(an excerpt)

She lived south of Nashville, in a big house in Brentwood bought with the royalties from a bad country song. When her husband, the singer of the song, moved out, he took the furniture with him, out of spite, and stored it in six large units at a place on Nolensville Road. She kind of liked the house without furniture—she had acres of parquet floor on which, after a few glasses of wine, she liked to slide in her sock feet—but one of the toilets downstairs ran constantly, which drove her crazy. She could hear it all over the house, even when she covered her head with a pillow. The plumber she called was a singer, of all things—Arlen Jones, the High Lonesome Plumber, that’s what his ad said in the Yellow Pages—and it was the High Lonesome Plumber who now sat backwards astride her noisy toilet, working on something inside the tank while she leaned against the doorjamb and watched.
The plumber’s pants had not slid down the way one frankly expected a plumber’s pants to, but when he leaned over the tank, his golf shirt slid up his back, and she found herself staring at the thin column of curly, gray hair that had migrated north of his belt. She looked at her wine glass and set it down on the counter. She had no idea why she had called a plumber who wanted to be a singer instead of a plumber who just wanted to be a plumber, because—for the moment, anyway—she hated all singers and thought that the world would be a better place if somebody invented some kind of bomb to drop on Nashville that would kill all the singers without hurting anybody else. Well, maybe not all the singers. Maybe just the hat acts. That’s what all Nashville needed—a hat-act bomb. Her soon-to-be ex-husband, the furniture thief, was a hat act.
The plumber slid off of the seat, got down on one knee, and twisted the valve open. They listened. Once the tank filled, the water stopped running and did not start up again. Her house was cavernous. He stood and looked at her.
“It was just a seal,” he said.
“A seal?” she said, thinking suddenly of ice, of some man in a fur parka looking through binoculars.
He blinked a couple of times, then grinned. “They’re bad this time of year,” he said. “Them seals.”
She covered her face with her hands. Her cheeks were hot. Too much merlot. She wondered if her lips were purple.
The plumber sat down on the toilet and began putting his tools into a canvas bag.

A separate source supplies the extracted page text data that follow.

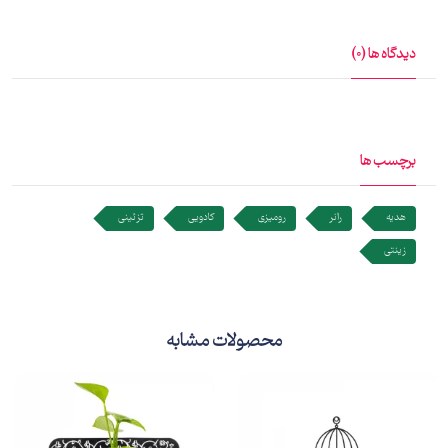
دیدگاه ها (0)
برچسب ها
هدیه
رانر
رومیزی
کادویی
تزئینی
زینتی
محصولات مشابه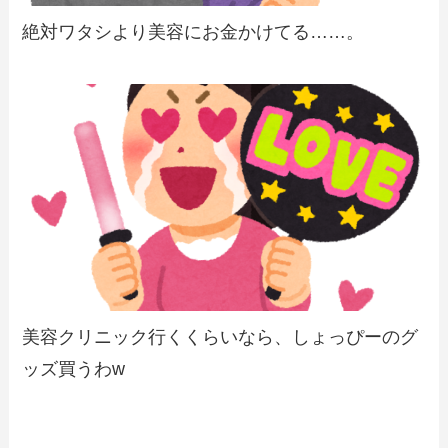
絶対ワタシより美容にお金かけてる……。
美容クリニック行くくらいなら、しょっぴーのグ
ッズ買うわw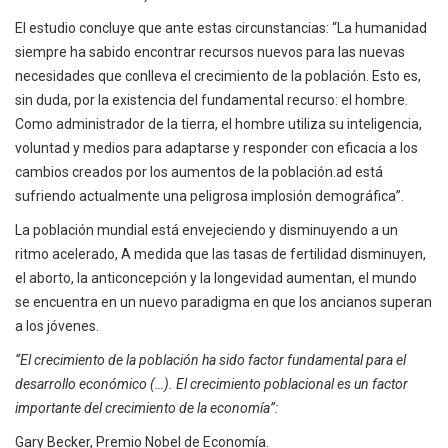
El estudio concluye que ante estas circunstancias: “La humanidad
siempre ha sabido encontrar recursos nuevos para las nuevas
necesidades que conlleva el crecimiento de la población. Esto es,
sin duda, por la existencia del fundamental recurso: el hombre.
Como administrador de la tierra, el hombre utiliza su inteligencia,
voluntad y medios para adaptarse y responder con eficacia a los
cambios creados por los aumentos de la población.ad está
sufriendo actualmente una peligrosa implosión demográfica”.
La población mundial está envejeciendo y disminuyendo a un
ritmo acelerado, A medida que las tasas de fertilidad disminuyen,
el aborto, la anticoncepción y la longevidad aumentan, el mundo
se encuentra en un nuevo paradigma en que los ancianos superan
a los jóvenes.
“El crecimiento de la población ha sido factor fundamental para el
desarrollo económico (…). El crecimiento poblacional es un factor
importante del crecimiento de la economía”:
Gary Becker, Premio Nobel de Economía.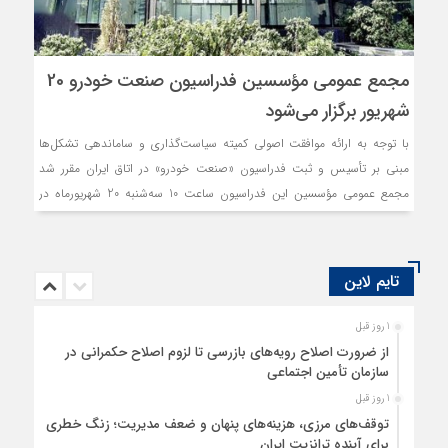
مجمع عمومی مؤسسین فدراسیون صنعت خودرو 20
شهریور برگزار می‌شود
با توجه به ارائه موافقت اصولی کمیته سیاست‌گذاری و ساماندهی تشکل‌ها
مبنی بر تأسیس و ثبت فدراسیون «صنعت خودرو» در اتاق ایران مقرر شد
مجمع عمومی مؤسسین این فدراسیون ساعت 10 سه‌شنبه 20 شهریورماه در
محل سالن جلسات طبقه ششم اتاق ایران با رعایت تشریفات قانونی برگزار
شود.
تایم لاین
1 روز قبل
از ضرورت اصلاح رویه‌های بازرسی تا لزوم اصلاح حکمرانی در
سازمان تأمین اجتماعی
1 روز قبل
توقف‌های مرزی، هزینه‌های پنهان و ضعف مدیریت؛ زنگ خطری
برای آینده ترانزیت ایران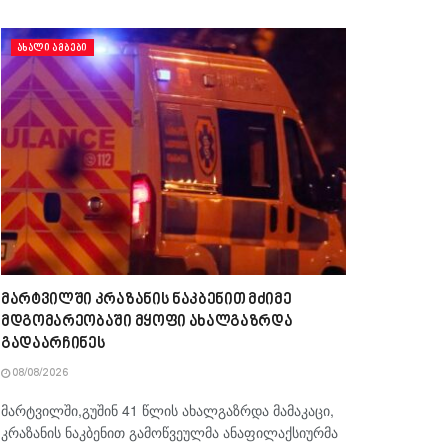
ᲐᲮᲐᲚᲘ ᲐᲛᲑᲔᲑᲘ
მარტვილში კრაზანის ნაკბენით მძიმე
მდგომარეობაში მყოფი ახალგაზრდა
გადაარჩინეს
08/08/2026
მარტვილში,გუშინ 41 წლის ახალგაზრდა მამაკაცი,
კრაზანის ნაკბენით გამოწვეულმა ანაფილაქსიურმა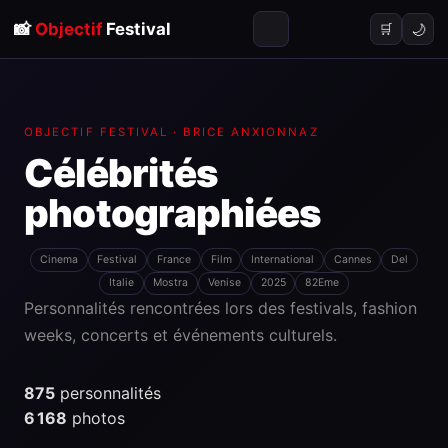
📸
Objectif
Festival
🌙
🛒
OBJECTIF FESTIVAL · BRICE ANXIONNAZ
Célébrités
photographiées
Cinema
Festival
France
Film
International
Cannes
Del
Italie
Mostra
Venise
2025
82Eme
Personnalités rencontrées lors des festivals, fashion
weeks, concerts et événements culturels.
875
personnalités
6 168
photos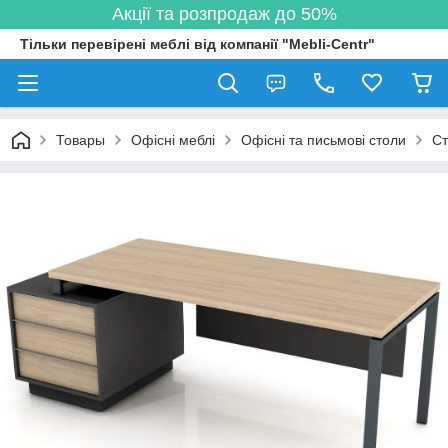
Акції та розпродаж до 50%
Тільки перевірені меблі від компанії "Mebli-Centr"
Товары
Офісні меблі
Офісні та письмові столи
Ст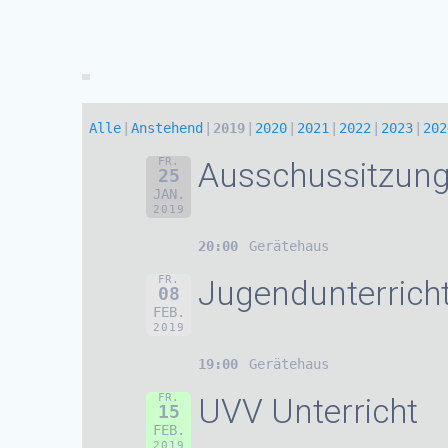
Alle
Anstehend
2019
2020
2021
2022
2023
202
FR.
Ausschussitzun
25
JAN.
2019
20:00
Gerätehaus
FR.
Jugendunterrich
08
FEB.
2019
19:00
Gerätehaus
FR.
UVV Unterricht
15
FEB.
2019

He looked up at her and smiled again.
“I’m so stupid,” she said.
His brow dipped once, but he didn’t stop smiling. “Don’t say that,” he said. “No reason you should know anything about seals.” He jerked his head at the tank. “That kind, anyway.”
She wanted to change the subject and asked, “Why do you call yourself ‘the high lonesome plumber’?” even though she already knew the answer. Singers.